◆ **What the exercise asks**
Beginning with the first line, return the material verbatim and without pictures.

◆ **Working data**
##########

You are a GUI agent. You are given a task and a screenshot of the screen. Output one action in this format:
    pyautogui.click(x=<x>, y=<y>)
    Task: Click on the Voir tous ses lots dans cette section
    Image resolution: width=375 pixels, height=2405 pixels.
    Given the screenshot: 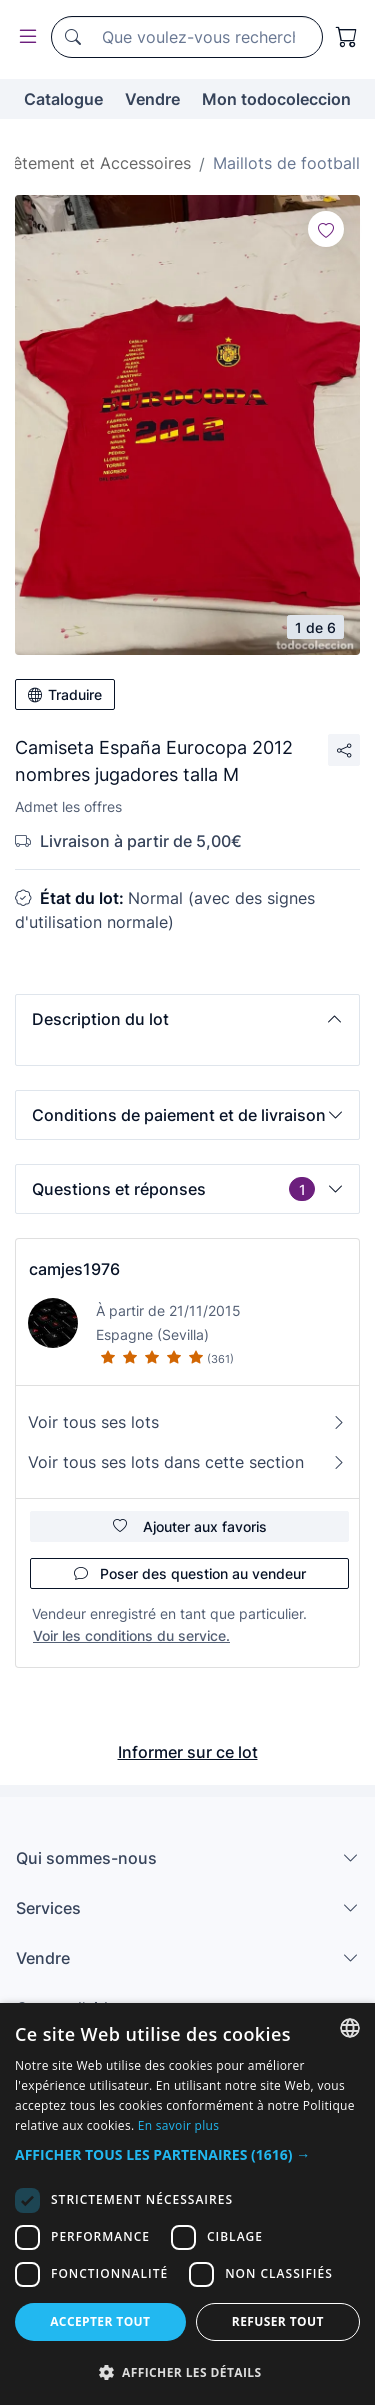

##########

◆ **Written solution**
You are a GUI agent. You are given a task and a screenshot of the screen. Output one action in this format:
    pyautogui.click(x=<x>, y=<y>)
    Task: Click on the Voir tous ses lots dans cette section
    Image resolution: width=375 pixels, height=2405 pixels.
    Given the screenshot: 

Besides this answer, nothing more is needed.